What Would You Do For Love?
I will knit two of Annie Modesitt’s Fiesta Tea Sets out of really crappy cotton yarn. Only because I love my cute little nieces! Trust me. Nothing less powerful than the allure of knitting for adorable little girls could tempt me to even contemplate such a task.
Let me explain. When I decided to make my first tea set for my niece Anna (6 years old) I did not know that I hate knitting with cotton. Specifically, Katia’s Mississippi Three cotton yarn (it’s actually like 50% acrylic and 50% cotton.) At that point I was blissfully ignorant of the pain in my wrists, the screaming wail in my head, and the generally scritchiness of said yarn. I just wanted to make that tea set because, dude, it’s a tea set (I love tea and tea sets) and, she was a having a tea party for her sixth birthday, and finally, DUDE IT’S A KNITTED TEA SET. I mean, seriously, can you get any cooler than that?
So I knit the motherfucking tea set. And it nearly killed me. The cotton yarn. Oh the cotton yarn on my bamboo needles. When on the needles, the yarn makes a sound like nails on a chalk board except it’s cheap cotton/acrylic yarn on bamboo needles. I cringe when I hear it. And then there’s the pattern itself. Don’t get me wrong here. I like the pattern. I think it’s pretty clever, in fact. But it has two things which I now hate with every fiber of my knitting being: I-cord Bind Off and I-Cord Stripe. In particular, I-Cord Stripe. Why do I hate these? Let me count the ways:
1. When you work the I-Cord Bind Off you work each stitch in the row three times. So, if there are 54 stitches in the row you actually work 162 stitches. That’s like an entire fucking sweater, you know?

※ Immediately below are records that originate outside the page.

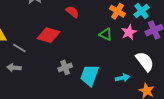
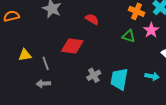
gray line: (19, 48) -> (46, 63), turned 48
cyan arrow: (122, 78) -> (152, 76), turned 32

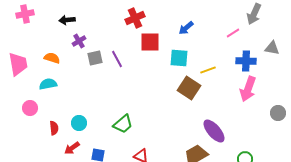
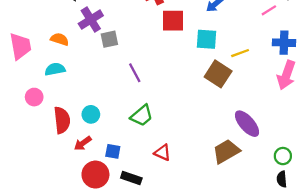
purple cross: (79, 41) -> (91, 20), size x1.5
purple line: (117, 59) -> (135, 73), moved
red semicircle: (54, 128) -> (62, 120), size x1.6

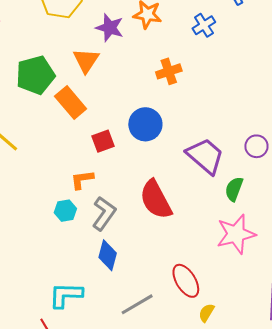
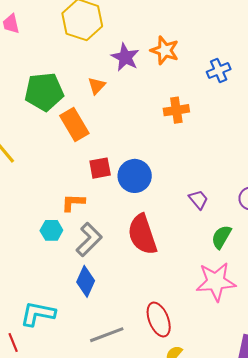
orange triangle: (86, 60) -> (97, 86), size x0.7
blue circle: (145, 124) -> (135, 176), moved
purple trapezoid: (205, 156) -> (198, 200), size x0.5

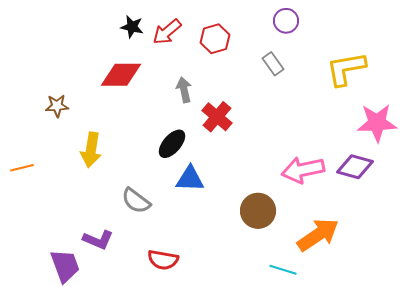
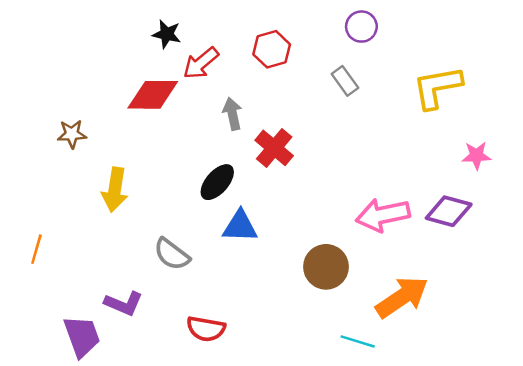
red arrow: (167, 32) -> (201, 63), moved
pink star: (377, 123) -> (476, 156), size x0.6
orange line: (22, 168) -> (36, 249), moved, turned -60

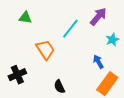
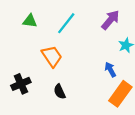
cyan line: (70, 29) -> (66, 23), moved
black semicircle: (59, 87) -> (60, 92), moved

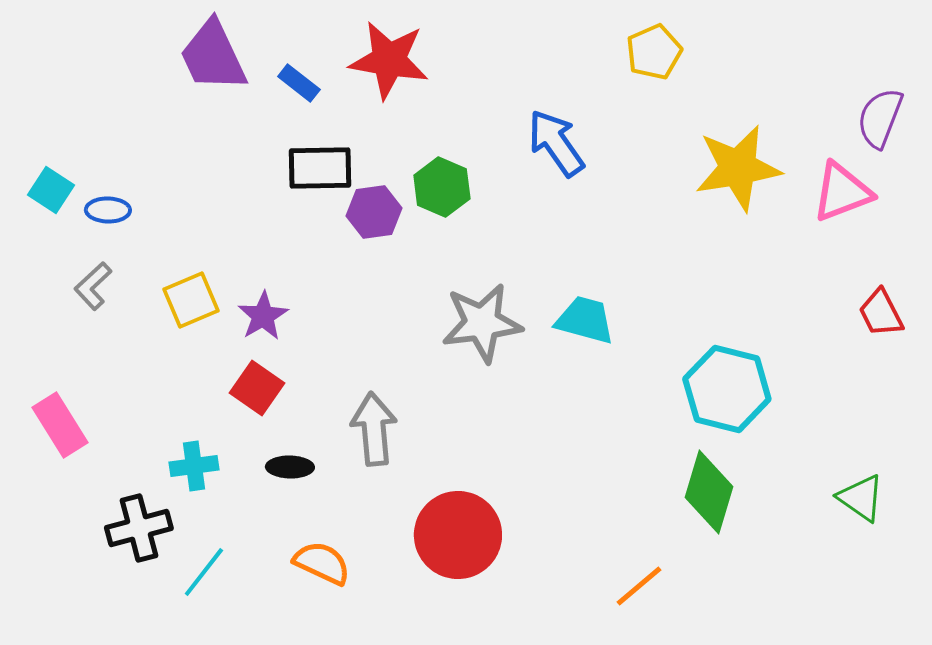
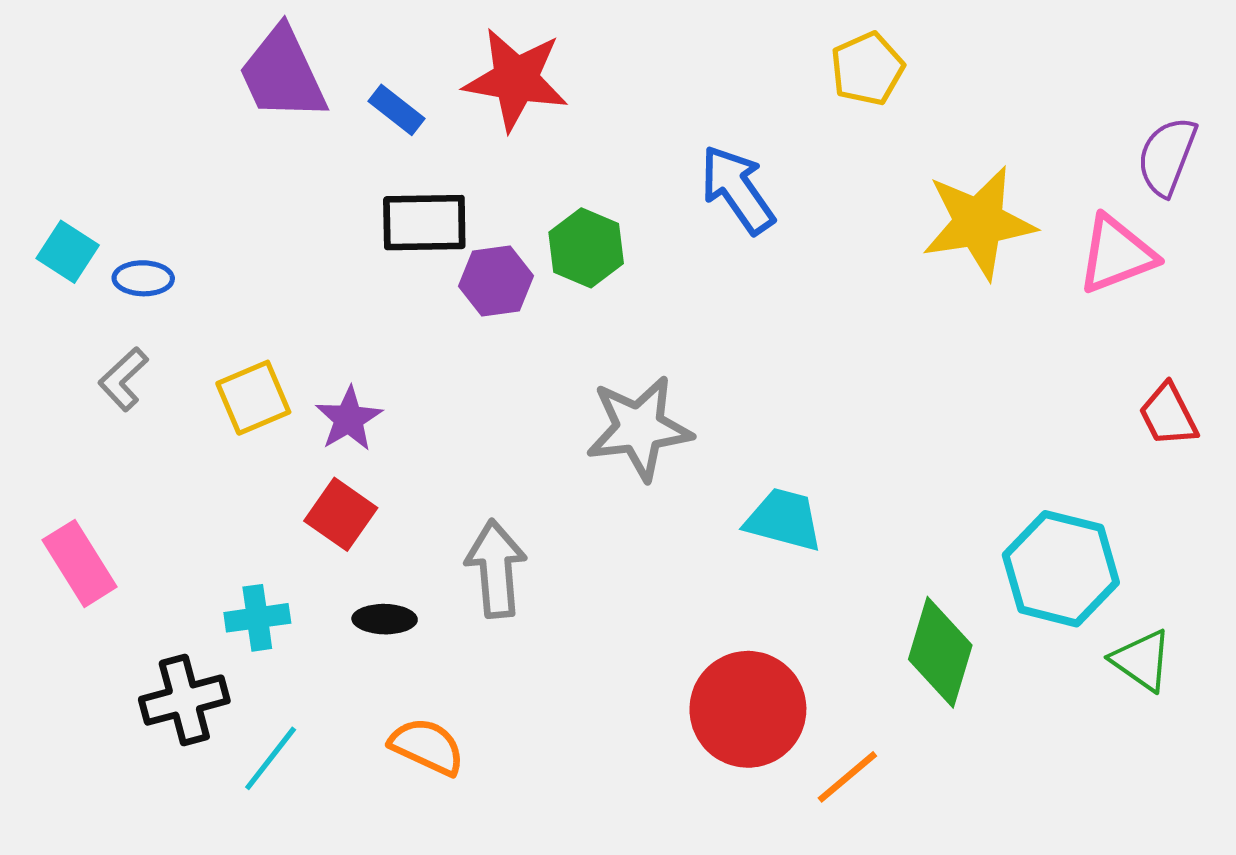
cyan trapezoid: (585, 320) -> (784, 520), moved
cyan hexagon: (727, 389) -> (1061, 569), moved
red circle: (458, 535) -> (748, 709), moved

2. When you work the I-Cord Stripe you work each stitch in the row four times. That’s 216 stitches in that 54 stitch row for those of you keeping track.
3. Each time you work either one of these monsters you end up doing I-Cord all the way around which means that the stitches are all inordinately tight, because you’re pulling the yarn around the back, every three to four stitches, to form the I-Cord.
4. And lastly, when you work the I-Cord Stripe there’s actually a stitch that stays on the needle (as opposed to being bound off or becoming part of the I-Cord.) I could never get that stitch tight, no matter how much I tugged or how I created the stitch. Which meant that, at any given time, one or two of my needles was trying to fall out of my work while I was working the I-Cord Stripe row and when I was working the next row. Which really sucks ass.
So, what would convince me to knit yet another tea set from hell? Nothing less than a request from my sister and my niece, Gwendolyn (2). So I knit another motherfucking tea set. And you can see it above, in all its glory. For those of you who care, the tea set stands up okay on its own once it’s blocked (on the jars) but stands up much better if, once its dry, you spray it with heavy duty starch.